Option 2 - Mix of WEF and Managed WinCollect

Proposed solution

See section Windows Event Forwarding Managed Deployment in Large Endpoint Deployment Strategies for more information.

Advantages

  • POS devices can be brought up and down and will start sending events to WEF Collector once they receive GPO Update. No need to manage stores POS devices once GPO is configured.

  • Managing minimal WinCollect Agents.

  • Events can be filtered in the WEF Subscription, reducing a lot of the Event Log noise before the data is sent to JSA.

  • High EPS servers are handled by WinCollect Agent, reducing the load on the WEF Collector.

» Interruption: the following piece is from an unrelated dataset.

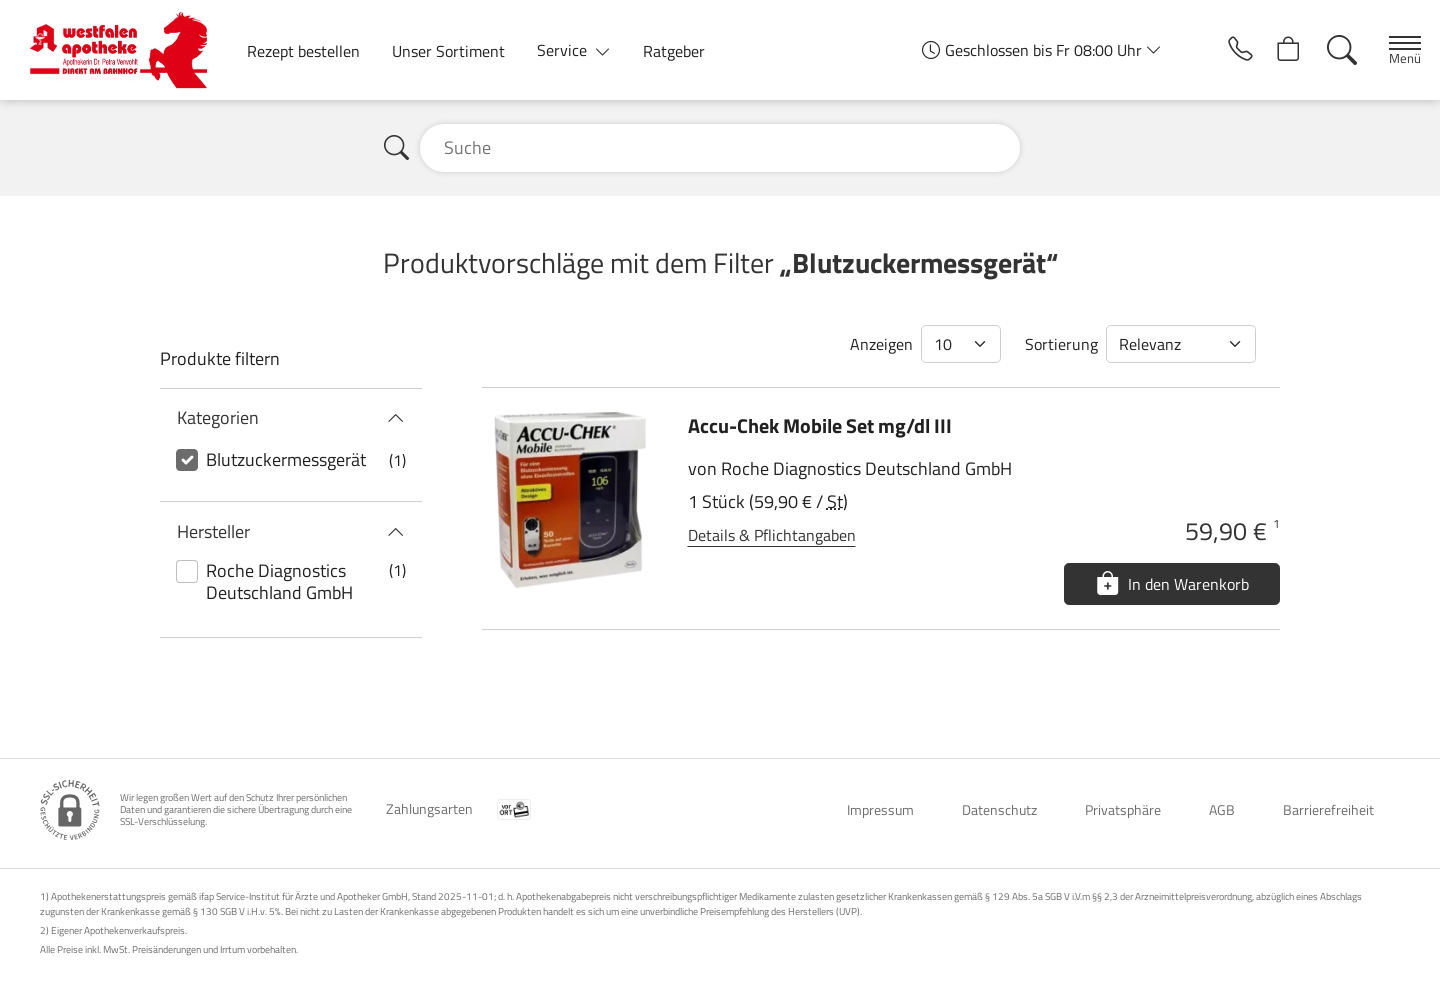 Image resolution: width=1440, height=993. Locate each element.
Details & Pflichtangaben (772, 535)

  • Configuration and code updates can be deployed from JSA Console.

Disadvantages

  • GPO must be configured and maintained by IT Group. (For endpoints, this should be minimal).

    - Addition / Subtraction of Event IDs is handled by the subscription.

Option 3 - Stand-alone deployment

Proposed solution

See section Stand-alone deployment in Large Endpoint Deployment Strategies for more information.

Advantages

  • Installation of Agents can be controlled by Big Fix or Microsoft SCCM tool.

  • EPS rates should be of no concern with local collection on each endpoint.

  • Upgrade issues can be resolved by reinstalling the Agent.

Disadvantages

  • Must rely on Big Fix / SCCM groups to manage installations.

  • Changes to WinCollect configurations are typically slow.

  • Gathering logs from endpoints to troubleshoot issues might take time.

  • Updating WinCollect agents to new versions requires new testing and updates to master image.

  • No control of Agents in JSA.

Option 4 - Remote-poll deployment

Maximum of 500 Remote Polls per Agent = 30 Agents collecting from 500 endpoints each to collect 15,000 Endpoints.

To avoid reaching the maximum, start with 500 remote polls per Agent, depending on the strength and reliability of the network. If the Agent has quick response times from each of the remote polled servers, you can remote poll more endpoints per Server. Even in a remote poll deployment, run local collection on the high value servers.

  • JSA Managed

  • 30 Agents remote polling 15,000 endpoints

  • 50 Agents local collection

Proposed solution

See section Remote-poll deployment in Large Endpoint Deployment Strategies for more information.

Advantages

  • Fewer agents to Manage.

  • Endpoints can be added/subtracted using JSA bulk Management.

Disadvantages

  • If Servers are turned off or are non-responsive, Agent continues to poll.

  • Must apply correct permissions and firewall rules to all endpoints so they are reachable from Agent server.